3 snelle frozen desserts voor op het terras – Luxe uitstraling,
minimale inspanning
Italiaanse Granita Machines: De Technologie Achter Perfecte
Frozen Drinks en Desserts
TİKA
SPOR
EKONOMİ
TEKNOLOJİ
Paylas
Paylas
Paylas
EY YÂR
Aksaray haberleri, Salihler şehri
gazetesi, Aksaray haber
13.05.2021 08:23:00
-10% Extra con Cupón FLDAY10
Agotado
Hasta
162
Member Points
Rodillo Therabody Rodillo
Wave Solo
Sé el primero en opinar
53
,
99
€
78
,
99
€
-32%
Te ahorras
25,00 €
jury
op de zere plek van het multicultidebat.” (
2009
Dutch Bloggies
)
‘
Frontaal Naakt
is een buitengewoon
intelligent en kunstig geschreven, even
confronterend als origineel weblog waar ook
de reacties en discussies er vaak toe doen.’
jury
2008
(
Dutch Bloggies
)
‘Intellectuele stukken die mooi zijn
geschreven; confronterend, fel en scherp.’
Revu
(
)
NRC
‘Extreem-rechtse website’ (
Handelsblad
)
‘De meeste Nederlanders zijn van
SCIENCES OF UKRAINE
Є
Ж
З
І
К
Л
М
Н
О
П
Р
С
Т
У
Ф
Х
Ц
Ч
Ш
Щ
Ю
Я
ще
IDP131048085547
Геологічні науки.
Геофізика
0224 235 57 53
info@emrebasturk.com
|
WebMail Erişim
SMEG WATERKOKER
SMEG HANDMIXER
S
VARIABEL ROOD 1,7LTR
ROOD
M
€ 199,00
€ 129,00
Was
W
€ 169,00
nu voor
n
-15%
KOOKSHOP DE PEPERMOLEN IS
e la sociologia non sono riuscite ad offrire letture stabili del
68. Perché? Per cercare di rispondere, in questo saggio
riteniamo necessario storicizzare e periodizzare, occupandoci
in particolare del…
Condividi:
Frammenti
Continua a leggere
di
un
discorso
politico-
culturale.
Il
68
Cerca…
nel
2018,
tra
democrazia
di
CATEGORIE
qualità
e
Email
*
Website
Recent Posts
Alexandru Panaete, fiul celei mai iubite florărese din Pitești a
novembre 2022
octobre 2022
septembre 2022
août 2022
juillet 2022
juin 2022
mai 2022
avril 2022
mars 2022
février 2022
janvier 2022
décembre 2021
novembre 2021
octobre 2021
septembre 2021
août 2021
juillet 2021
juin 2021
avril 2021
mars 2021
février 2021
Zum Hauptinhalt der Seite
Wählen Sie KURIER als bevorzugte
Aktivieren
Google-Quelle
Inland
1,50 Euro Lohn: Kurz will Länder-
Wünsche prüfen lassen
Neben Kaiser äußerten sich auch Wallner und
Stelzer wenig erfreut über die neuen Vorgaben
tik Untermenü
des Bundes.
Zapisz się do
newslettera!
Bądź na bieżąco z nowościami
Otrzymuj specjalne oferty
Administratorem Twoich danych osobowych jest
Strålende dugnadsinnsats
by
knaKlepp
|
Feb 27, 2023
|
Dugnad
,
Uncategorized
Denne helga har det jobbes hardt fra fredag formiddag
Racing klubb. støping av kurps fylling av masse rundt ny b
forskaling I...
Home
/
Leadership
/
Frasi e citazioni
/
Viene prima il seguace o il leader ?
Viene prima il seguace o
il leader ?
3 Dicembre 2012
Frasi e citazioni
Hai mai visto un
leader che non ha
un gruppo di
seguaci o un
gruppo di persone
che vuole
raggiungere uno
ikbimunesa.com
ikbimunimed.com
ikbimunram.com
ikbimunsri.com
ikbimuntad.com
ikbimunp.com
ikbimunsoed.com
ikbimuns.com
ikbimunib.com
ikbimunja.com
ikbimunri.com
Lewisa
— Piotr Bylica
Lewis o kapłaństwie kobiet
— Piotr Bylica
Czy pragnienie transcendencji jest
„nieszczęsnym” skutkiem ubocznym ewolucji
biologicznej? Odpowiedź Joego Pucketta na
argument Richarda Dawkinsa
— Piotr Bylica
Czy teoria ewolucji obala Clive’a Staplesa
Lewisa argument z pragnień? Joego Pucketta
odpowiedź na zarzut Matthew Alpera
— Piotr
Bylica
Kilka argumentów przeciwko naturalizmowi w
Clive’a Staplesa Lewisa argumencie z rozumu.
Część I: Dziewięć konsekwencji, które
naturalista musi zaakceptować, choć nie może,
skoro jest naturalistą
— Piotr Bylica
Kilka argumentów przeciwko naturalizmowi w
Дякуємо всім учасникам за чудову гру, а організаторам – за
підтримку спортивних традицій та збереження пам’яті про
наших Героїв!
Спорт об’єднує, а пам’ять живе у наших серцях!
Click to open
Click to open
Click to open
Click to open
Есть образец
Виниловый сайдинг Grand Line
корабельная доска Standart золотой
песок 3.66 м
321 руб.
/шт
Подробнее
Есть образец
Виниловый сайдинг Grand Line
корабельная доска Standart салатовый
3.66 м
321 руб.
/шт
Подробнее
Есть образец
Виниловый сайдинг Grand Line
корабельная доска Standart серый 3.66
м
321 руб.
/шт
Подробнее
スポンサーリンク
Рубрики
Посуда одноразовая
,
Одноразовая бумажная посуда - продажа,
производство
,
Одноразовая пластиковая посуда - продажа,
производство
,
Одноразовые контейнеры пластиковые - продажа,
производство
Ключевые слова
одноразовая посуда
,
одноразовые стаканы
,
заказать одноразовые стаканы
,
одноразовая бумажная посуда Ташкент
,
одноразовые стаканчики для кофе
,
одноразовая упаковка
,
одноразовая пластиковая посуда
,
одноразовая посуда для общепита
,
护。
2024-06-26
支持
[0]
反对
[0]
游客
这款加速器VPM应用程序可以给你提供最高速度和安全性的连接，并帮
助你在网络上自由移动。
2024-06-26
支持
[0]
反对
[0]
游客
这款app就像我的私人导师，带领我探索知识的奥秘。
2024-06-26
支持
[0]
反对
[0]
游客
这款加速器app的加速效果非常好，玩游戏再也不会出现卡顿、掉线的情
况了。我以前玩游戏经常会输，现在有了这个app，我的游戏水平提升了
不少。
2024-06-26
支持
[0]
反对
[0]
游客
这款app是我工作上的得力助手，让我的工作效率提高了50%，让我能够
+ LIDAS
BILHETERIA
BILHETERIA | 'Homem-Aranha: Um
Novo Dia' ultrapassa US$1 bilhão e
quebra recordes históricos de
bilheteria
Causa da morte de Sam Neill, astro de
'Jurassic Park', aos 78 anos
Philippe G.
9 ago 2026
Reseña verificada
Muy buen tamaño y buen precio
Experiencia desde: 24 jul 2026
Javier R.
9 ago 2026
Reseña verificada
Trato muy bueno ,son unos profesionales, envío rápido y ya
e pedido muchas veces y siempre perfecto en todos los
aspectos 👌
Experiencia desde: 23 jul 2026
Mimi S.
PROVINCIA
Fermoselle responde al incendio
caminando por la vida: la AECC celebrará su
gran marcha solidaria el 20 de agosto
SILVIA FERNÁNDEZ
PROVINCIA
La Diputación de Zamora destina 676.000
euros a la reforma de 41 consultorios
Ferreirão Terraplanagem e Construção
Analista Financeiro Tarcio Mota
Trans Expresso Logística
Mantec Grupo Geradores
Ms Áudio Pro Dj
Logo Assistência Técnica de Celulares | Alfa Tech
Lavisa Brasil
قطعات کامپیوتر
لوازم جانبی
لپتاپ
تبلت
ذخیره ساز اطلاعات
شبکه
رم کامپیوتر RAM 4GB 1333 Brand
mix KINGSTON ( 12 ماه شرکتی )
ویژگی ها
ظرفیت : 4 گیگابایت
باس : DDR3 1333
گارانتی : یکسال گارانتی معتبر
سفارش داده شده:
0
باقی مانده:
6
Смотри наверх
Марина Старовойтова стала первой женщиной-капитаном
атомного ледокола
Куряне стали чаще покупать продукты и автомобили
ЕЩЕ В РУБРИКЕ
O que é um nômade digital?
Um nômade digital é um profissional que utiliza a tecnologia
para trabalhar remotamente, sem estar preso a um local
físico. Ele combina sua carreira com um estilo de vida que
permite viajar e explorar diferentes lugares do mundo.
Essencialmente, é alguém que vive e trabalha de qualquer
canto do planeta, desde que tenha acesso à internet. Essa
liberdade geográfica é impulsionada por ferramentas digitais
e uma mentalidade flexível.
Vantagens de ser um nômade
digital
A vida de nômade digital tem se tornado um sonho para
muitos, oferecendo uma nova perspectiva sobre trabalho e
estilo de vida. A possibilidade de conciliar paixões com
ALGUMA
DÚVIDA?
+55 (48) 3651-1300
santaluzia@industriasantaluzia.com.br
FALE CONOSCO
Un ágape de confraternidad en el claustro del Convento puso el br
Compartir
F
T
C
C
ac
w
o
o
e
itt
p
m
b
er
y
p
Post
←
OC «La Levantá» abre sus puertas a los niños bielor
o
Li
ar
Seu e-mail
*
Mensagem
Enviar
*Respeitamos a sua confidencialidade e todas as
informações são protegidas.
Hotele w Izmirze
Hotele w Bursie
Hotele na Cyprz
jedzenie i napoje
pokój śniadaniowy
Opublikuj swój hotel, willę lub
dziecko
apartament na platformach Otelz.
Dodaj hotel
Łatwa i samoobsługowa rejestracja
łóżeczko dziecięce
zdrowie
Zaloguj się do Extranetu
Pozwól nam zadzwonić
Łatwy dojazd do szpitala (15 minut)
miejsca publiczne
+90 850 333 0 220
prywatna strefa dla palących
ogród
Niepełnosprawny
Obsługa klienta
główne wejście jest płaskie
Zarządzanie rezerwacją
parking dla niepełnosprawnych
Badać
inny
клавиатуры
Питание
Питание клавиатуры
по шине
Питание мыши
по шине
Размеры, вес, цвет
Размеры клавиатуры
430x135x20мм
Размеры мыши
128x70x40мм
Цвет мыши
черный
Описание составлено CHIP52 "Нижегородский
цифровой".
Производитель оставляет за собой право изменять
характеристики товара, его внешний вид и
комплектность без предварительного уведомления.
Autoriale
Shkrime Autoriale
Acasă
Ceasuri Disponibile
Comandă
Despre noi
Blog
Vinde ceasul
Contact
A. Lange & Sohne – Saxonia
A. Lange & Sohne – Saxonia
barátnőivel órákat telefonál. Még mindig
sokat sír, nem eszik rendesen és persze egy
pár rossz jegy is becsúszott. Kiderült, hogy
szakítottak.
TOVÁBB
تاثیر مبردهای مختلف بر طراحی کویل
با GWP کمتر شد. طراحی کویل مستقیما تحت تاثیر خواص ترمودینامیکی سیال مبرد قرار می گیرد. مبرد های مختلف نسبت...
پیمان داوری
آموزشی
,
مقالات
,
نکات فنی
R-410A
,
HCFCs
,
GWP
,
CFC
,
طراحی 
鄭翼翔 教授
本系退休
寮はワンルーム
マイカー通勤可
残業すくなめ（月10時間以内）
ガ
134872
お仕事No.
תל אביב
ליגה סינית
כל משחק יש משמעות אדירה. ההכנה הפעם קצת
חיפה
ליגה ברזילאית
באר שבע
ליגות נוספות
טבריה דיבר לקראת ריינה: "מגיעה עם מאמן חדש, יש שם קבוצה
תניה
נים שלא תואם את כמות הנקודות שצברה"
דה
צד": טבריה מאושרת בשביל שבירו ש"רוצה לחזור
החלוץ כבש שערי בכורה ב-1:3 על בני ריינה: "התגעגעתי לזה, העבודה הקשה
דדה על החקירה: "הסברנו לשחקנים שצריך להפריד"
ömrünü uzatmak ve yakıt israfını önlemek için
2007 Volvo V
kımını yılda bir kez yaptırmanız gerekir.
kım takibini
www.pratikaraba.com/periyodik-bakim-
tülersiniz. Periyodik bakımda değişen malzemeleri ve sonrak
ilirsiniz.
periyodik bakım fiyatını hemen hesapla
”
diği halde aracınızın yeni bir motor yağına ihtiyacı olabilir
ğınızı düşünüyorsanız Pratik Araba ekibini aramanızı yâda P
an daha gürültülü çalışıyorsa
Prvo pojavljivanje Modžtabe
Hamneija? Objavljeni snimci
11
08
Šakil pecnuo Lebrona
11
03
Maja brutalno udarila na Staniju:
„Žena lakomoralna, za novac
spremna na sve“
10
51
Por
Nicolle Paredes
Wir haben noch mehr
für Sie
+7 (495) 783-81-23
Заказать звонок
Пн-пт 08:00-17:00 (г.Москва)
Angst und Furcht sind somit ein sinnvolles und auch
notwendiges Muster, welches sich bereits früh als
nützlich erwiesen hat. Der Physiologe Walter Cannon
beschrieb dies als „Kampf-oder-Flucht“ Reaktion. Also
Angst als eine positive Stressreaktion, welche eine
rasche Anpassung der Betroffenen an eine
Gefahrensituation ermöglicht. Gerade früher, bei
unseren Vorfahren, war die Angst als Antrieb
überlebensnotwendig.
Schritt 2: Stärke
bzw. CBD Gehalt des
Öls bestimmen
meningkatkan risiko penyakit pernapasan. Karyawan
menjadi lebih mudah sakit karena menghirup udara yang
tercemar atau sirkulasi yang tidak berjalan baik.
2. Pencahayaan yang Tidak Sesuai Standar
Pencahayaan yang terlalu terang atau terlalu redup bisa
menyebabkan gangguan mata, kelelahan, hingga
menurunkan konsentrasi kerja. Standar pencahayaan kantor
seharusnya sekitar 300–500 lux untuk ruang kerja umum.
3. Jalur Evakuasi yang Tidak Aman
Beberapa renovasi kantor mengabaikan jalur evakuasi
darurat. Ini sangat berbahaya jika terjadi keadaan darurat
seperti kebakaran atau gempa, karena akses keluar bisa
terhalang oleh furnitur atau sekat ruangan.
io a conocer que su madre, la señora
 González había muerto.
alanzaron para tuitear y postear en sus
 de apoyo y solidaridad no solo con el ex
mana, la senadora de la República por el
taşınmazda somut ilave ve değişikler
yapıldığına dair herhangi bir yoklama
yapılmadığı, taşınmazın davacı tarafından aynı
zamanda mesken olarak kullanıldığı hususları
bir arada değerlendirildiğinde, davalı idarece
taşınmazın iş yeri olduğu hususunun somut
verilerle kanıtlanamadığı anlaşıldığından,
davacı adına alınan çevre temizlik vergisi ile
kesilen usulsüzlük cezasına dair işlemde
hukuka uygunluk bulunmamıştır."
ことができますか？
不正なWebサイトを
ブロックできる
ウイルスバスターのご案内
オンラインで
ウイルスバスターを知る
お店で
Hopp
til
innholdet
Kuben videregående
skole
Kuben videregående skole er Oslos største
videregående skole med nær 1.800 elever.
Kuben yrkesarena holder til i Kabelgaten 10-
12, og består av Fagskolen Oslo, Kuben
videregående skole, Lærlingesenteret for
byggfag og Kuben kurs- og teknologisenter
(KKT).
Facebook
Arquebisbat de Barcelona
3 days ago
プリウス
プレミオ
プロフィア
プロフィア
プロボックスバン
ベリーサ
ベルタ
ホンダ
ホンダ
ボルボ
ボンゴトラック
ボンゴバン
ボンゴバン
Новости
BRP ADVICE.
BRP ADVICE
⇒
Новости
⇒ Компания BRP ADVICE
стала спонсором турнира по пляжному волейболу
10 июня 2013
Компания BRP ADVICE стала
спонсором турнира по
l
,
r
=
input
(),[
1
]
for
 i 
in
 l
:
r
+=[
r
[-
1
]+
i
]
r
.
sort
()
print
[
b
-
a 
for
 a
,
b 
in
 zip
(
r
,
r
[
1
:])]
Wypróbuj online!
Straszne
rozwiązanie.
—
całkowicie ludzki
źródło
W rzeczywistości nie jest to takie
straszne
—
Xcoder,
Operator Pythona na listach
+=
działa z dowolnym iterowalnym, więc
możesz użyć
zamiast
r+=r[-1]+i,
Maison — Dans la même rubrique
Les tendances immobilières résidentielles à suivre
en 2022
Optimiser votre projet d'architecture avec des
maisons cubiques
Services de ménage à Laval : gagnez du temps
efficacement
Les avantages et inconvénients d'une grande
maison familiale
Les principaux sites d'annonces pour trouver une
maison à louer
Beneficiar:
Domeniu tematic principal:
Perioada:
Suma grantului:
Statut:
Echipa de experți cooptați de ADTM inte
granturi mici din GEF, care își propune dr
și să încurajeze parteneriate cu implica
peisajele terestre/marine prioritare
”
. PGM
┄┄┄┄┄┄┄┄┄┄
Task prompt.
Work out how many lines of the listing above include "Pucketta". Answer with the number and nothing more.

Output.
2